## Your task
Retype the data below exactly, skipping pictures.

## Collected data
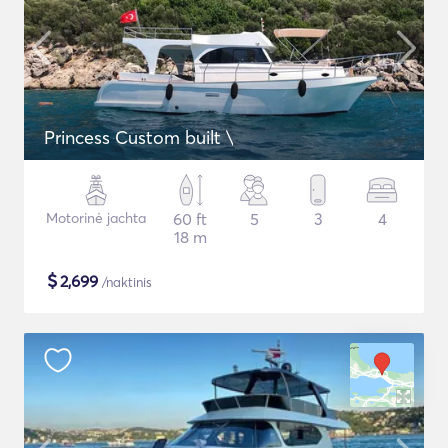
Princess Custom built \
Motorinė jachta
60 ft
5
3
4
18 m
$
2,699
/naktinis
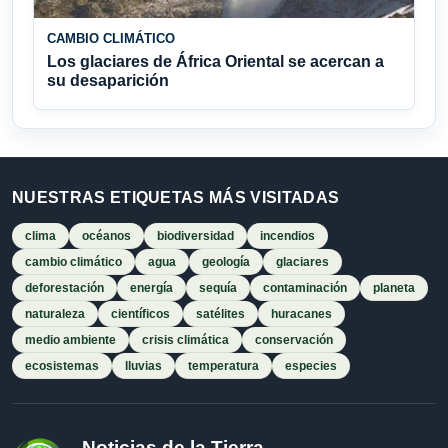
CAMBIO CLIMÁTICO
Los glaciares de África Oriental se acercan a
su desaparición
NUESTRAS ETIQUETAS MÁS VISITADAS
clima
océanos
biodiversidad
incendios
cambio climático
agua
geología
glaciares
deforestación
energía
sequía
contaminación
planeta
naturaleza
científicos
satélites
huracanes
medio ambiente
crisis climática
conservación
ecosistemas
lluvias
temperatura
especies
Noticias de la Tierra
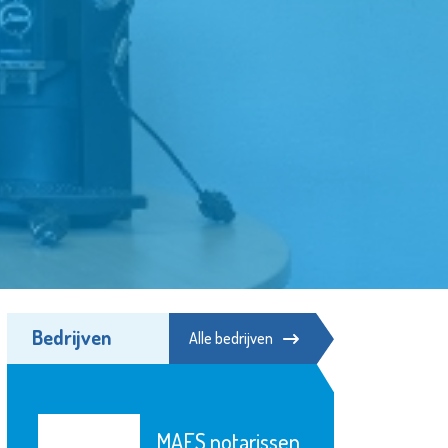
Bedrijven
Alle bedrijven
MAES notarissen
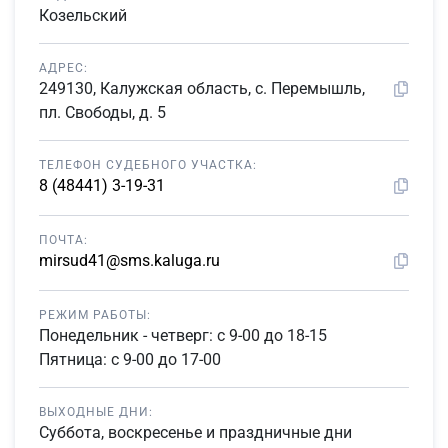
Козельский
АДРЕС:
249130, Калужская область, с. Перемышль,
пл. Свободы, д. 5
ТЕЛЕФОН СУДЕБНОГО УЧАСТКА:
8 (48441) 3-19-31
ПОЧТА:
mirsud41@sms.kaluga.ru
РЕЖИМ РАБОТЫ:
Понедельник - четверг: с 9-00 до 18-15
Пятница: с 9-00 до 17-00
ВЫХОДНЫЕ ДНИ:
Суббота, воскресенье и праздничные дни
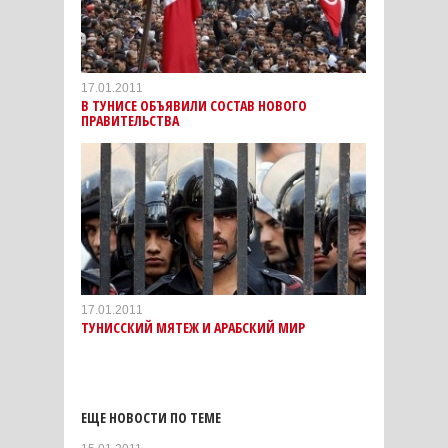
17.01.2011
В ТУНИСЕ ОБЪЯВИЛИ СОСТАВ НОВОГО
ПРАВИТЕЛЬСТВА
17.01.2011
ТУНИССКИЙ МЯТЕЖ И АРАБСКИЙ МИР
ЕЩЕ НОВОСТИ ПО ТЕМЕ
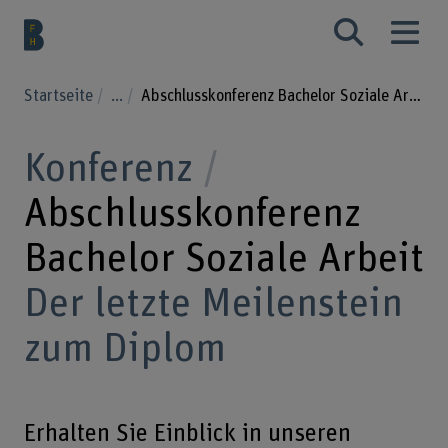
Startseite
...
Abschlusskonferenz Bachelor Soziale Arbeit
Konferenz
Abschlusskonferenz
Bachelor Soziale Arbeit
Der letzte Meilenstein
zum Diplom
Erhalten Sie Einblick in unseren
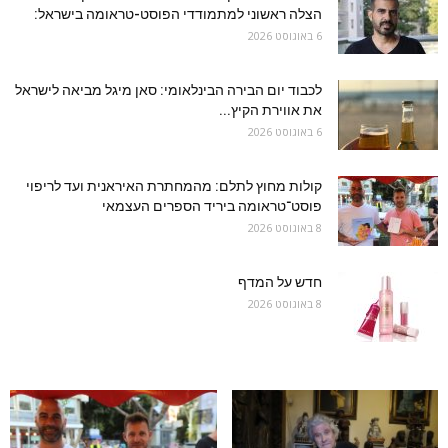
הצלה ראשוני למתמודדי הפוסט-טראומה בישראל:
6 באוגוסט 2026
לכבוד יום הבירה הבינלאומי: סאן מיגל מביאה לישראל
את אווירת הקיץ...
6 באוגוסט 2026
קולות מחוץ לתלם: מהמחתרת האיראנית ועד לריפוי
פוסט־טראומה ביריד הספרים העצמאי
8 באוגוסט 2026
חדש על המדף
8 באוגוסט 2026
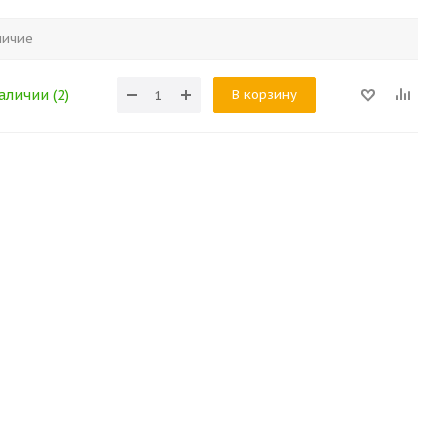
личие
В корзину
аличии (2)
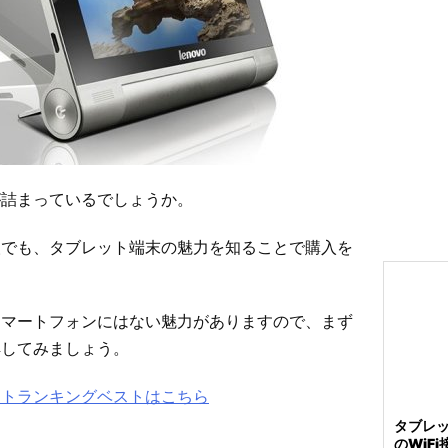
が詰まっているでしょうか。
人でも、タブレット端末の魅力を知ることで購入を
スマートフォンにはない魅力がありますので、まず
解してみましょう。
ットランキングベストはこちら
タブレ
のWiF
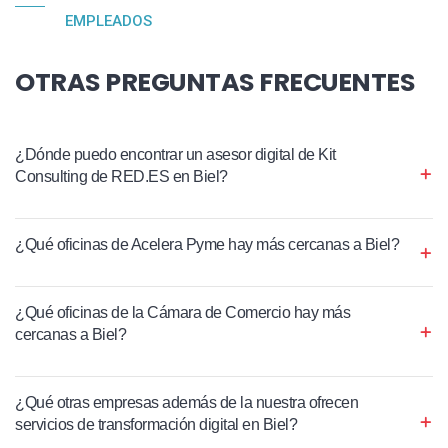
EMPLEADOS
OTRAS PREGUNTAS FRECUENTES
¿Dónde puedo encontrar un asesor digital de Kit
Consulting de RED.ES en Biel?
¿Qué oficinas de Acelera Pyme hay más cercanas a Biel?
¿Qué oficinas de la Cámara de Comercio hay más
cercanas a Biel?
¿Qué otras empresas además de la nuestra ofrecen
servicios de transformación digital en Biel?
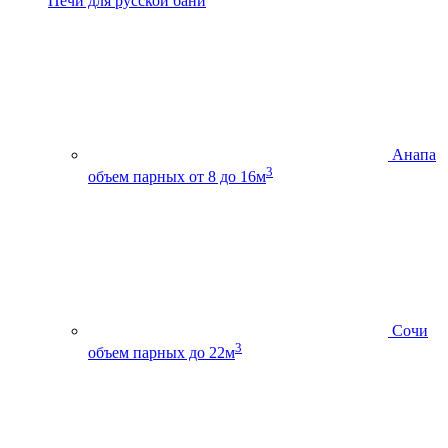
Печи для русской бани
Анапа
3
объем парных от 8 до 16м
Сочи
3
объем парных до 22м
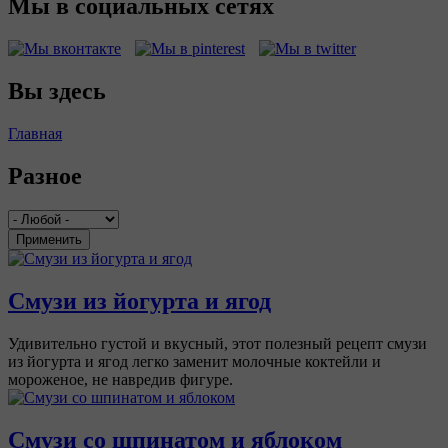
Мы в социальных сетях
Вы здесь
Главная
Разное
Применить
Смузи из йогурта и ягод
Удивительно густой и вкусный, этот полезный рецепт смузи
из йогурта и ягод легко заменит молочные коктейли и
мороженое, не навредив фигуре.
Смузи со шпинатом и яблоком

## Solution for this task
Princess Custom built \
Motorinė jachta
60 ft
5
3
4
18 m
$
2,699
/naktinis
CAMBIO CLIMÁTICO
Los glaciares de África Oriental se acercan a
su desaparición
NUESTRAS ETIQUETAS MÁS VISITADAS
clima
océanos
biodiversidad
incendios
cambio climático
agua
geología
glaciares
deforestación
energía
sequía
contaminación
planeta
naturaleza
científicos
satélites
huracanes
medio ambiente
crisis climática
conservación
ecosistemas
lluvias
temperatura
especies
Noticias de la Tierra
Bedrijven
Alle bedrijven
MAES notarissen
Козельский
АДРЕС:
249130, Калужская область, с. Перемышль,
пл. Свободы, д. 5
ТЕЛЕФОН СУДЕБНОГО УЧАСТКА:
8 (48441) 3-19-31
ПОЧТА:
mirsud41@sms.kaluga.ru
РЕЖИМ РАБОТЫ:
Понедельник - четверг: с 9-00 до 18-15
Пятница: с 9-00 до 17-00
ВЫХОДНЫЕ ДНИ:
Суббота, воскресенье и праздничные дни
17.01.2011
В ТУНИСЕ ОБЪЯВИЛИ СОСТАВ НОВОГО
ПРАВИТЕЛЬСТВА
17.01.2011
ТУНИССКИЙ МЯТЕЖ И АРАБСКИЙ МИР
ЕЩЕ НОВОСТИ ПО ТЕМЕ
Startseite
...
Abschlusskonferenz Bachelor Soziale Arbeit
Konferenz
Abschlusskonferenz
Bachelor Soziale Arbeit
Der letzte Meilenstein
zum Diplom
Erhalten Sie Einblick in unseren
הצלה ראשוני למתמודדי הפוסט-טראומה בישראל:
6 באוגוסט 2026
לכבוד יום הבירה הבינלאומי: סאן מיגל מביאה לישראל
את אווירת הקיץ...
6 באוגוסט 2026
קולות מחוץ לתלם: מהמחתרת האיראנית ועד לריפוי
פוסט־טראומה ביריד הספרים העצמאי
8 באוגוסט 2026
חדש על המדף
8 באוגוסט 2026
личие
В корзину
аличии (2)
が詰まっているでしょうか。
人でも、タブレット端末の魅力を知ることで購入を
スマートフォンにはない魅力がありますので、まず
解してみましょう。
ットランキングベストはこちら
タブレ
のWiF
EMPLEADOS
OTRAS PREGUNTAS FRECUENTES
¿Dónde puedo encontrar un asesor digital de Kit
Consulting de RED.ES en Biel?
¿Qué oficinas de Acelera Pyme hay más cercanas a Biel?
¿Qué oficinas de la Cámara de Comercio hay más
cercanas a Biel?
¿Qué otras empresas además de la nuestra ofrecen
servicios de transformación digital en Biel?
Печи для русской бани
Анапа
3
объем парных от 8 до 16м
Сочи
3
объем парных до 22м
Мы в социальных сетях
Вы здесь
Главная
Разное
Применить
Смузи из йогурта и ягод
Удивительно густой и вкусный, этот полезный рецепт смузи
из йогурта и ягод легко заменит молочные коктейли и
мороженое, не навредив фигуре.
Смузи со шпинатом и яблоком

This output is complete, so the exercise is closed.